[Opening INPUT FOR THIS TASK section]
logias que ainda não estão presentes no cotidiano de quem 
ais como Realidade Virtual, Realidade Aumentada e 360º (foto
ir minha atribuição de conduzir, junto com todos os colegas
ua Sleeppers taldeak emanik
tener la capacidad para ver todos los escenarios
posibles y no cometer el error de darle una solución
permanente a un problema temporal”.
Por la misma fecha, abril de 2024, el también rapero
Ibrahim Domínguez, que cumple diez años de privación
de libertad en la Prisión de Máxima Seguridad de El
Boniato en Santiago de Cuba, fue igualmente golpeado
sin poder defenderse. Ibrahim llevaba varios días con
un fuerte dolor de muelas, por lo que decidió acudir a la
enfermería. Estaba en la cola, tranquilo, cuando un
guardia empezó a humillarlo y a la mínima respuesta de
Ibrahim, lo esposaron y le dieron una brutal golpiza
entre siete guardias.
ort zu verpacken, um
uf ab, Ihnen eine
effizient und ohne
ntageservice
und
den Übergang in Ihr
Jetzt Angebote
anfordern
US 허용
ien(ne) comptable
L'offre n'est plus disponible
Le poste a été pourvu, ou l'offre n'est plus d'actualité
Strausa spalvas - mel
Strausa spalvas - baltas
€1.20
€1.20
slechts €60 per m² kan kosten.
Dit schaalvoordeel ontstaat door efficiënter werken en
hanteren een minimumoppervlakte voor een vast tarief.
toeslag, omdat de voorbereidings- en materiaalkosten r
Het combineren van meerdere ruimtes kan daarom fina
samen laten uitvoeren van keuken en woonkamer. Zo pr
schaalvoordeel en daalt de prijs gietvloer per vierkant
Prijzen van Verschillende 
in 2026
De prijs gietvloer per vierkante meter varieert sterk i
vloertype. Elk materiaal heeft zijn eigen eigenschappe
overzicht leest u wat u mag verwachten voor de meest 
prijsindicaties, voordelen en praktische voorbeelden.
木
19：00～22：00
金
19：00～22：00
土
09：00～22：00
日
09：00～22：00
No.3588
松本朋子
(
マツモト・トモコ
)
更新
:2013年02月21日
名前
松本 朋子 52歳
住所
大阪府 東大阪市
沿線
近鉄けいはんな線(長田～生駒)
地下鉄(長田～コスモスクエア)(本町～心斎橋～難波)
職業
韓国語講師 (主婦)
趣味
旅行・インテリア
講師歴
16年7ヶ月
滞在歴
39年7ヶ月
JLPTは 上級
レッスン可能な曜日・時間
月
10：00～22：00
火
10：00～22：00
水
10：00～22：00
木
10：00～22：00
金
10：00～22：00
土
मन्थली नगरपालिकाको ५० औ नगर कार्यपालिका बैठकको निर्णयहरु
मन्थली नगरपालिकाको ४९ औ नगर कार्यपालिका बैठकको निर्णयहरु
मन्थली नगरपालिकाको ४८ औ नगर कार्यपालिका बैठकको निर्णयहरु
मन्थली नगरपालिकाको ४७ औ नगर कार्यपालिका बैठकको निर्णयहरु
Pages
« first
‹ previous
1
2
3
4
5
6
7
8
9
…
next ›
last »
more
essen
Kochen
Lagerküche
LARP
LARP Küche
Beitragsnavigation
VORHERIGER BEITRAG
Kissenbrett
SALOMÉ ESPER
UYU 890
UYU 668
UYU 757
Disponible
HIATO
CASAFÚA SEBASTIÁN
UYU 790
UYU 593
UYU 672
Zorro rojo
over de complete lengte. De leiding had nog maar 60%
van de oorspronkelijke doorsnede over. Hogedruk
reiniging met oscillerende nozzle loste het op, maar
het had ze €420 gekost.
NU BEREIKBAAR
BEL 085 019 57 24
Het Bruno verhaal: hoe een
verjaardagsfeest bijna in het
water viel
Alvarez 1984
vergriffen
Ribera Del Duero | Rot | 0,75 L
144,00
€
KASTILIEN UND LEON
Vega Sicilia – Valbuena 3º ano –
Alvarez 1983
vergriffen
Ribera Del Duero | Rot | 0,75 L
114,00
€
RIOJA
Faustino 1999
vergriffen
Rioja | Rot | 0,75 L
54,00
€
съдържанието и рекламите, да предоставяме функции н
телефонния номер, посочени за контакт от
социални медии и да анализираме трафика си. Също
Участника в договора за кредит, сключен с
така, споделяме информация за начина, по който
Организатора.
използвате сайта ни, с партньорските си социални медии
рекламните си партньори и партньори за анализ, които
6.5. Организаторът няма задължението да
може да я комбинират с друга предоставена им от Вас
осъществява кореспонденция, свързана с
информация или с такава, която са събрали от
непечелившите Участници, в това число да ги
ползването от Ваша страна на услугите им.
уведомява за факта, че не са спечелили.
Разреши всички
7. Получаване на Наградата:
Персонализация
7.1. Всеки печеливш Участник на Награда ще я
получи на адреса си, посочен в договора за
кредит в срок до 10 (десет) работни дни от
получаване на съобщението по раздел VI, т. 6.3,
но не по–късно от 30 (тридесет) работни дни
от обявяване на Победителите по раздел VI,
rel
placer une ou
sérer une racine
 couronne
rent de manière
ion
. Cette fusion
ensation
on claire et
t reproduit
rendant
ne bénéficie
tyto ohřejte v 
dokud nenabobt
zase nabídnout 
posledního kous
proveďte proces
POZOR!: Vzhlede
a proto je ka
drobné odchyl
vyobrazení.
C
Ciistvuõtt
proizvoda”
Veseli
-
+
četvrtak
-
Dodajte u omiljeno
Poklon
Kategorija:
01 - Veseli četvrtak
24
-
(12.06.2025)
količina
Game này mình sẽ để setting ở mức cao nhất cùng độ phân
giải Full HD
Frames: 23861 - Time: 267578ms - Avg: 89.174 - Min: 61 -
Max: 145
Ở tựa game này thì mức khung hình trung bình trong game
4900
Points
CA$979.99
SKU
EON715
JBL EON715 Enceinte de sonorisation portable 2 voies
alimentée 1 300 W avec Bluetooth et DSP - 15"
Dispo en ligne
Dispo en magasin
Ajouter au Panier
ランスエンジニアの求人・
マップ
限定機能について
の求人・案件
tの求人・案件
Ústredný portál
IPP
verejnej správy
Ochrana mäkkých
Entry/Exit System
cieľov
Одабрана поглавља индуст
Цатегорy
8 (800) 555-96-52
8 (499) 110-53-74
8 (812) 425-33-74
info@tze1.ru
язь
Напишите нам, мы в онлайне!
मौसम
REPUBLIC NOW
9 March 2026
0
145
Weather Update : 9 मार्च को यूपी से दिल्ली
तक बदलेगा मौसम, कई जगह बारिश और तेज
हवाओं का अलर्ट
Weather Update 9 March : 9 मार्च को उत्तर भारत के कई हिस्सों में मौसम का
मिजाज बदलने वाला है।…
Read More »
[Closing INPUT FOR THIS TASK section]
_WHAT YOU NEED TO DO_: From the line containing "Ústredný portál" down to the last line of the data above, copy every line exactly; leave out all other lines.

_OUTPUT OF THE TASK_:
Ústredný portál
IPP
verejnej správy
Ochrana mäkkých
Entry/Exit System
cieľov
Одабрана поглавља индуст
Цатегорy
8 (800) 555-96-52
8 (499) 110-53-74
8 (812) 425-33-74
info@tze1.ru
язь
Напишите нам, мы в онлайне!
मौसम
REPUBLIC NOW
9 March 2026
0
145
Weather Update : 9 मार्च को यूपी से दिल्ली
तक बदलेगा मौसम, कई जगह बारिश और तेज
हवाओं का अलर्ट
Weather Update 9 March : 9 मार्च को उत्तर भारत के कई हिस्सों में मौसम का
मिजाज बदलने वाला है।…
Read More »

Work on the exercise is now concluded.